Ce n’est que beaucoup plus tard que Victor Frankl appris que sa jeune femme était morte lorsqu’il vécut cet extraordinaire expérience.
Il me semble que “l’amour plus fort que la mort” est la plus belle pierre que nous ayons posée.
Durant 40 ans, de nouveaux responsables se sont succédés pour faire vivre et grandir notre association.

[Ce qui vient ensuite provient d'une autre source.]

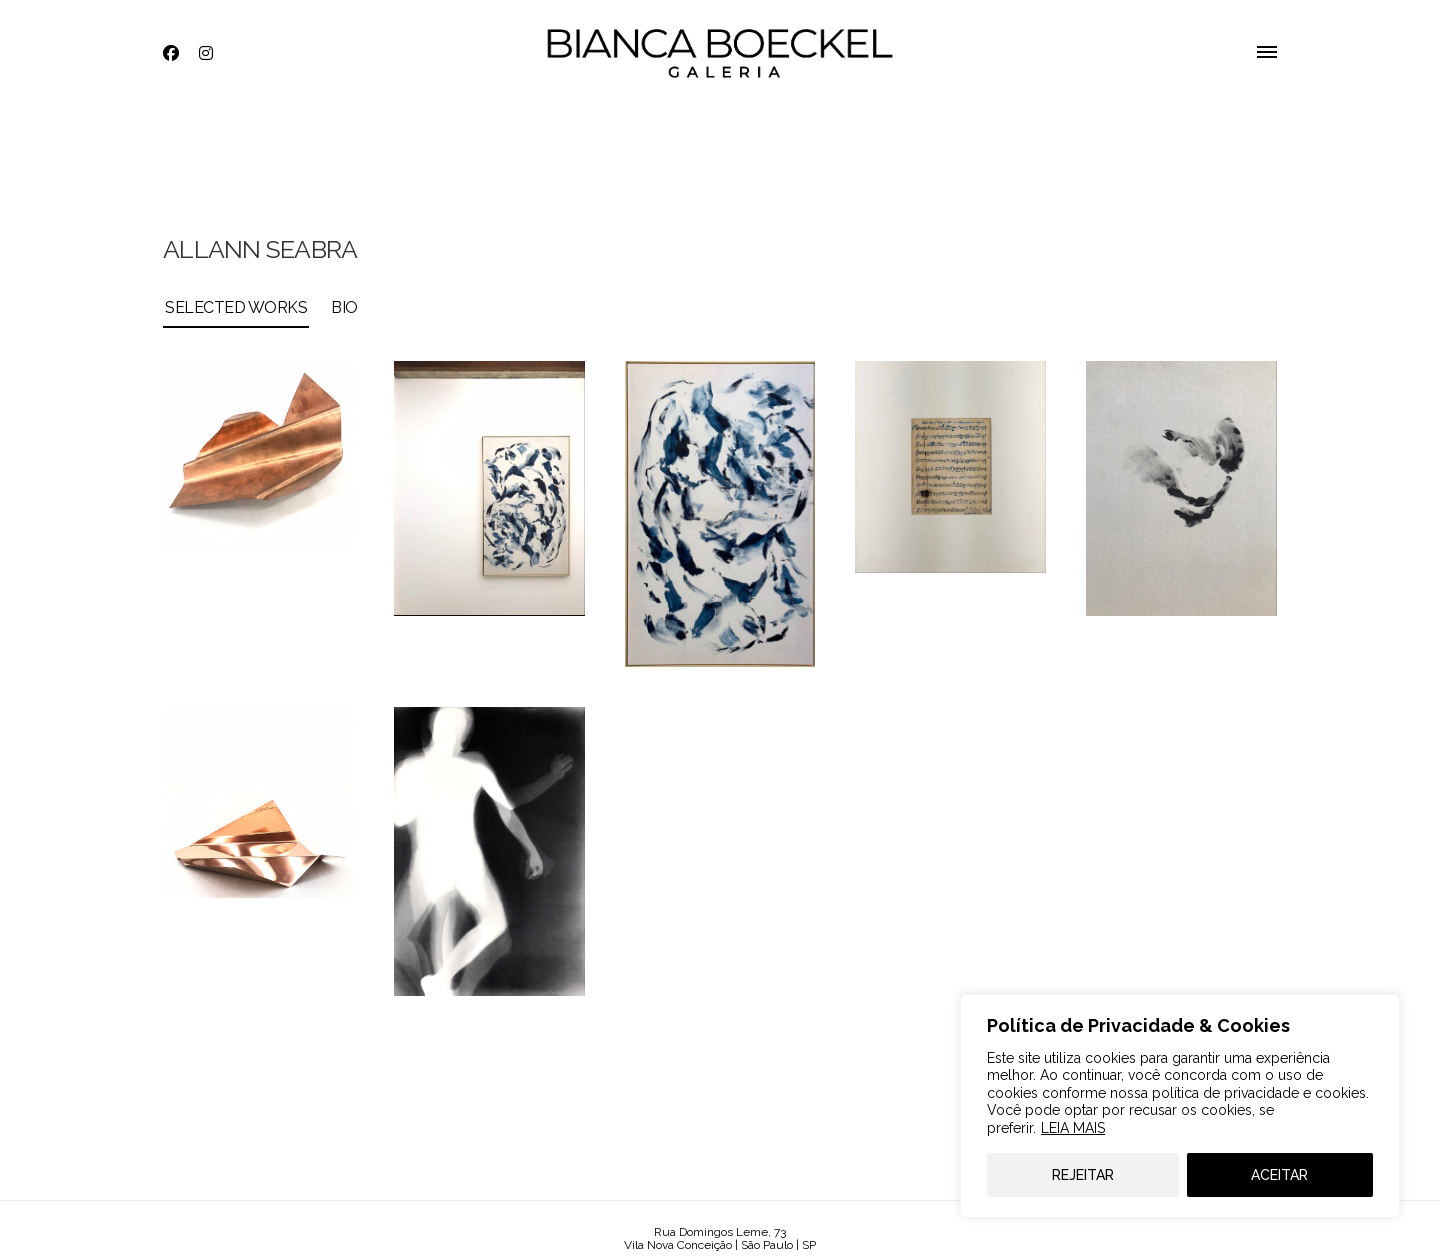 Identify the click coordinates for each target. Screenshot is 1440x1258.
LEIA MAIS (1073, 1128)
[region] (1180, 1106)
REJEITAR (1083, 1175)
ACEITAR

Ils ont respecté ce socle fondateur et chaque nouveau parent a ajouté sa pierre pour construire l’édifice, sa pierre, vivante de l’amour de son enfant envolé.
Notre association a eu la chance d’avoir toujours à sa tête de remarquables animateurs, telle notre présidente d’aujourd’hui que j’admire profondément, et je veux citer aussi cet autre remarquable président, Claude Provost qui lutta pour que notre mouvement soit reconnu d’utilité publique, ce qui est pour nous tous une grande fierté.

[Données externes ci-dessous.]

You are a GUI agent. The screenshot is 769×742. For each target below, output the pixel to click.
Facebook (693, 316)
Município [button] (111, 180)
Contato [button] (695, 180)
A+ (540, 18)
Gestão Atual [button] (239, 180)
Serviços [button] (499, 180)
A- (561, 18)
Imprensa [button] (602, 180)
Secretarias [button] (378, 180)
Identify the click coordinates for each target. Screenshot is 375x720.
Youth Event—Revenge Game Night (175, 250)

Je pense aussi à cette remarquable animatrice qui aurait voulu être là aujourd’hui, Colette, chère Colette de Lyon, et tant d’autres.
Mais je veux laisser ma conclusion à deux mamans des premiers temps qui ont apportées leurs pierres magnifiques et intemporelles.
La première nous dit ceci : « Je peux me permettre de rire avec ceux devant qui je sais que je peux aussi pleurer. »
La seconde, Paule, maman d’un petit Thierry, nous écrivit : « Mon enfant que j’aime m’apprend l’infini de l’amour et me guide difficilement mais constamment vers un royaume que je pressens celui de la pure joie d’aimer. Le langage de Jonathan est le mien car c’est un langage d’amour. Ce langage qui n’était pour moi qu’un long soliloque est devenu, quand j’ai rencontré Jonathan, un langage commun parce que nous seuls pouvions nous comprendre comme des émigrés parlant la même langue. Nos enfants sont vivants parmi nous car c’est par eux, pour eux et avec eux, que nous nous retrouvons ensemble et aussi nous-mêmes. »
Bien chers amis venus vous rassembler dans ce beau coin de notre France, je vous souhaite de douces journées d’amitié et de détente avec peut-être la joie de voir voler au-dessus de vos têtes, quelques goélands complices,
Adieu chers amis
Au long de son histoire, l’association s’est appelée Mouvement, Fraternité, Association, Jonathan Pierres Vivantes, Jonathan, JPV…
Jacqueline de Saint Quentin est décédée en août 2022, à un âge proche de 100 ans.